Mykobakteriozy to choroby wywołane przez prątki kwasooporne inne niż prątki gatunku Mycobacterium tuberculosis complex (MTBC) i Mycobacterium leprae.  Prątki te określane są jako niegruźlicze (ang. nontuberculosis mycobacteria NTM), MOTT (ang. mycobacteria other than tuberculosis) lub nazywane są również atypowymi (Siemion-Szcześniak i Wyrostkiewicz 2016). Mykobakterie łączą w sobie cechy bakterii i grzybów. Biologicznie są spokrewnione z promieniowcami (Actinomyces) i maczugowcami (Corynebacterium).

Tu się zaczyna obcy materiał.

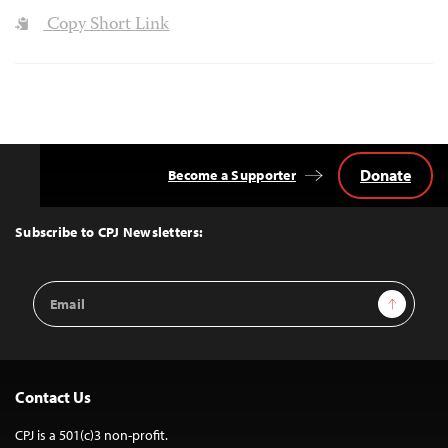
Copy Short Link
Donate
Become a Supporter
Back
to
Top
Subscribe to CPJ Newsletters:
Email
Sign Up
Address
Contact Us
CPJ is a 501(c)3 non-profit.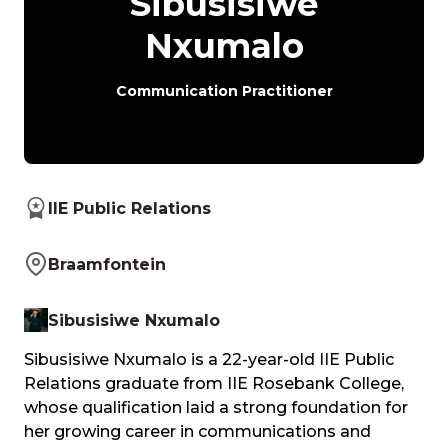
Sibusisiwe
Nxumalo
Communication Practitioner
IIE Public Relations
Braamfontein
Sibusisiwe Nxumalo
Sibusisiwe Nxumalo is a 22-year-old IIE Public
Relations graduate from IIE Rosebank College,
whose qualification laid a strong foundation for
her growing career in communications and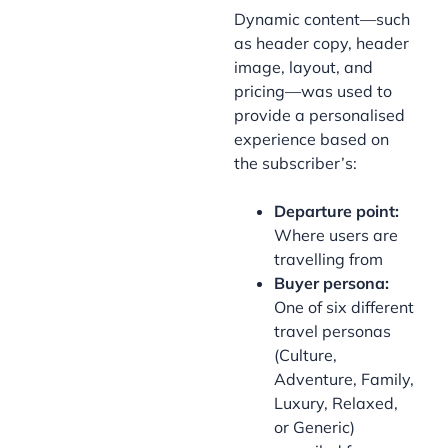
Dynamic content—such
as header copy, header
image, layout, and
pricing—was used to
provide a personalised
experience based on
the subscriber’s:
Departure point:
Where users are
travelling from
Buyer persona:
One of six different
travel personas
(Culture,
Adventure, Family,
Luxury, Relaxed,
or Generic)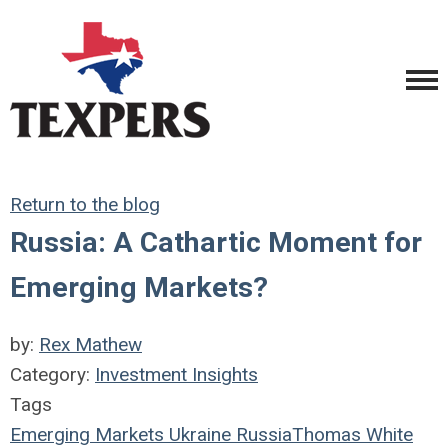
Return to the blog
Russia: A Cathartic Moment for
Emerging Markets?
by:
Rex Mathew
Category:
Investment Insights
Tags
Emerging Markets
Ukraine
Russia
Thomas White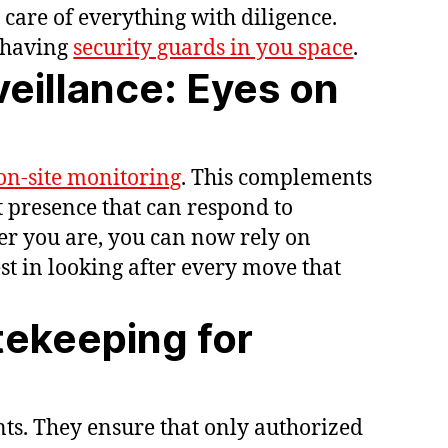
care of everything with diligence.
f having
security guards in you space
.
eillance: Eyes on
on-site monitoring
. This complements
nt presence that can respond to
er you are, you can now rely on
est in looking after every move that
tekeeping for
ts. They ensure that only authorized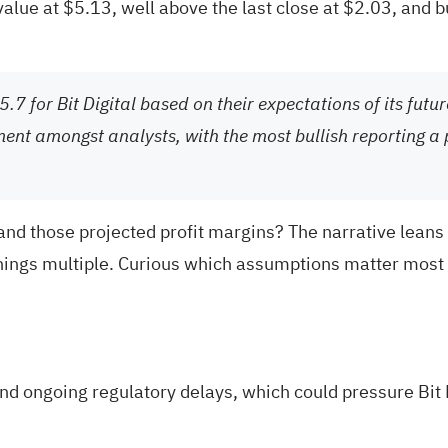
 value at $5.13, well above the last close at $2.03, and 
.7 for Bit Digital based on their expectations of its futu
ment amongst analysts, with the most bullish reporting a 
e and those projected profit margins? The narrative lea
ings multiple. Curious which assumptions matter most a
nd ongoing regulatory delays, which could pressure Bit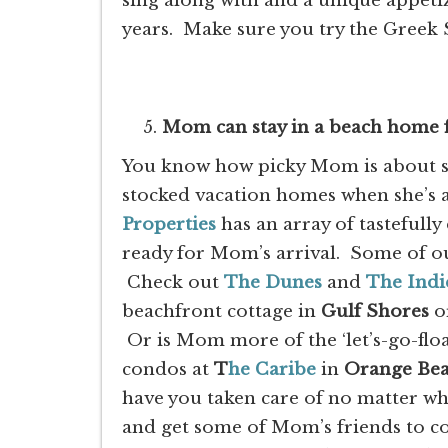
sing along with and a unique appet
years. Make sure you try the Greek 
Mom can stay in a beach home f
You know how picky Mom is about sta
stocked vacation homes when she’s
Properties
has an array of tastefull
ready for Mom’s arrival. Some of o
Check out
The Dunes
and
The Indi
beachfront cottage in
Gulf
Shores
or
Or is Mom more of the ‘let’s-go-flo
condos at
T
he Caribe
in
Orange Be
have you taken care of no matter w
and get some of Mom’s friends to c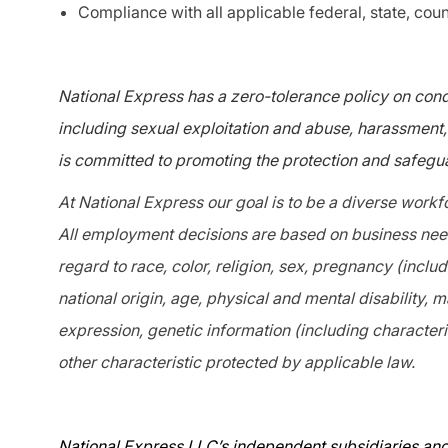
Compliance with all applicable federal, state, coun
National Express has a zero-tolerance policy on condu
including sexual exploitation and abuse, harassment, 
is committed to promoting the protection and safegua
At National Express our goal is to be a diverse workf
All employment decisions are based on business needs
regard to race, color, religion, sex, pregnancy (includ
national origin, age, physical and mental disability, m
expression, genetic information (including characteris
other characteristic protected by applicable law.
National Express LLC’s independent subsidiaries and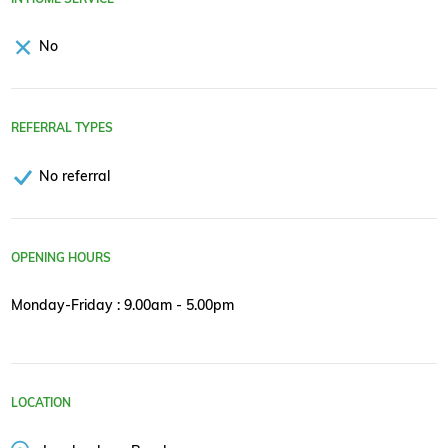
No
REFERRAL TYPES
No referral
OPENING HOURS
Monday-Friday : 9.00am - 5.00pm
LOCATION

Charakterystyczną cechą prątków kwasoodpornych jest odmienna niż u innych bakterii budowa ściany komórkowej, w skład której wchodzą lipidy (~60% suchej masy), znaczny odsetek wosków (4-25%). Dzięki temu ściana ma charakter hydrofobowy co sprawia, że jest ona nieprzepuszczalna dla stosowanych w wielu metodach barwienia anilinowych barwników zasadowych. Specyficzna budowa prątków daje im dużą kwasooporność oraz oporność na czynniki takie jak wysuszenie, niskie i wysokie pH, wysoką i niską temperaturę. Stanowią one barierę mechaniczną przed działaniem czynników środowiska zewnętrznego i środków dezynfekcyjnych. Po części uniemożliwiają także skuteczne wiązanie do struktur komórki bakteryjnej cząstek leków. W oparciu o właściwości fenotypowe na podłożu hodowlanym, prątki MOTT można również podzielić na wolno rosnące prątki (ang. slowly growing mycobacteria SGM) oraz szybko rosnące prątki (ang. rapidly growing mycobacteria RGM) (Runyon 1965).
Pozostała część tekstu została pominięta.